Club John Hay Golf Course |
The Camp John Hay Mile-Hi Center, a former recreation center of the Americans, offers local and exported crafts and garments. Within the CJH Commercial Mall, located at the former Administration Bldg., is the John Hay Commissary (a duty-free shop), Strumms, Dencio’s Bar and Grill, Side Bar and Nike Stadium, plus a billiards hall, business center and an internet cafe. There’s also the Camp John Hay Manor and the Camp John Hay Suites, nice places to stay within the camp.
John Hay Manor |
A 3-hectare slice of nostalgia within the camp, called the Historical Core, my favorite spot then and now, has been set aside to preserve the camp’s timelessness and allure.
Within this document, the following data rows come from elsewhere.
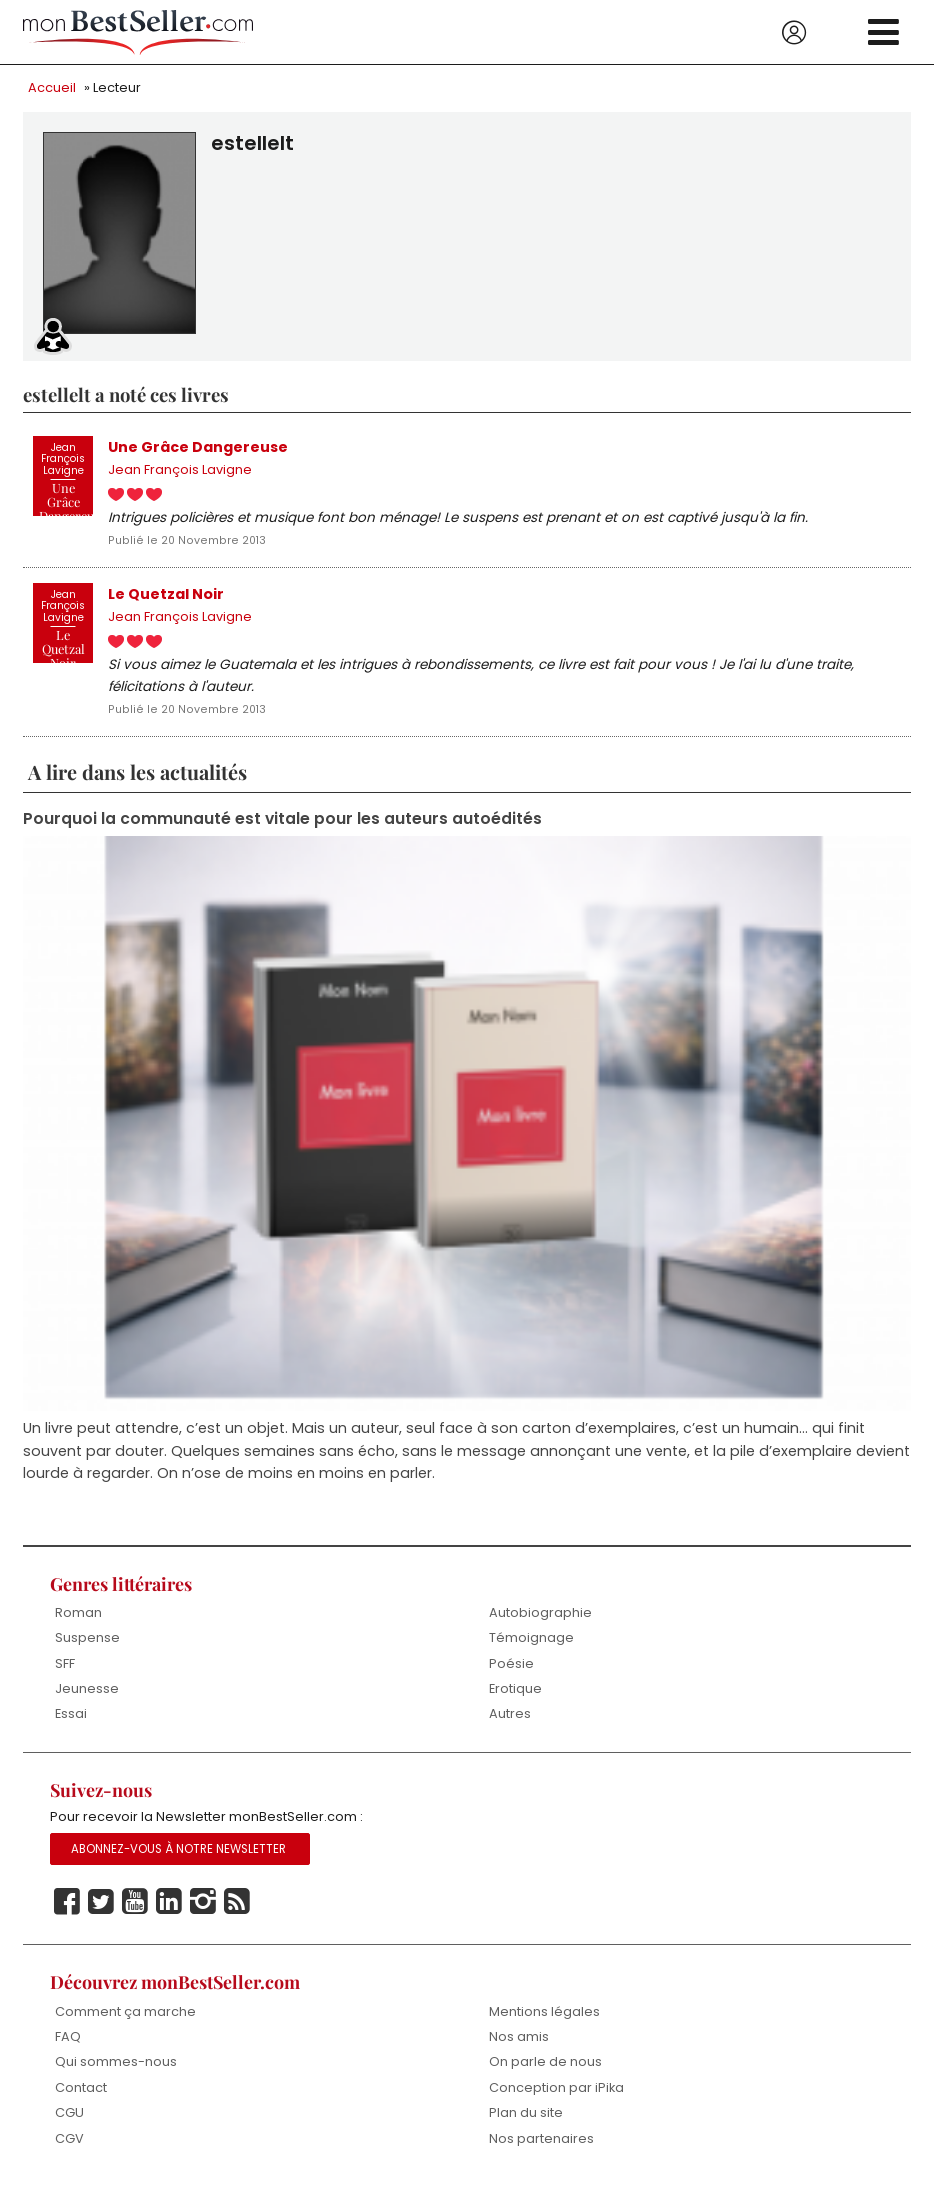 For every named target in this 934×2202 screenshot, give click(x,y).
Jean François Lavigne (180, 471)
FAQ (68, 2048)
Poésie (511, 1673)
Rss (237, 1914)
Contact (81, 2099)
Deemed inviolate to the whims and winds of change, this living museum was envisioned as more than just a window on time. It consists of the Bell Amphitheater, the History Trail, Honeymoon Lodge, Our Secret Garden, the Cemetery of Negativism and Bell House.
Cemetery of Negativism |
Near the entrance is the Cemetery of Negativism, built during the term of camp commander Maj. John Hightower (1979-1982). A glimpse into the homespun American philosophy of living, here we strolled among the tombstones where bad habits and the scourge of productivity are buried, its touch of whimsy doing little to negate the truth of its message. Among them are the inept Kant du Nutin Wright, the defeatist Ben Trid Bfor and the notorious General Neg A. Tivism (whose epitaph reads “Died of positive reaction to enthusiasm”).
Bell House (Camp John Hay Museum) |
The Bell House, now the Camp John Hay Museum (opened on October 25, 2003), was named after U.S. Gen. J. Franklin Bell. Initially built as the vacation home of the Commanding General, today it is the repository of artifacts and other indoor exhibits.
Bell Amphitheater |
Personally designed by Gen. Bell who took inspiration from the Ifugao’s terracing technique, the amphitheater was once a venue for social and cultural gatherings known for its perfect acoustics. Anything said under the gazebo at the center is amplified, audible from any point within the amphitheater. Its rows of chairs have since been replaced and it is now a multi-level landscaped garden with rare flowers. The amphitheater is now available for concerts, weddings and other special occasions.
The History Trail |
The History Trail, designed to wind its way amidst pine trees, offers landscaped resting areas. Our Secret Garden is planted to blooms that add a splash of color and scents. It also has a gazebo. The Honeymoon Cottage is rented out to newlyweds.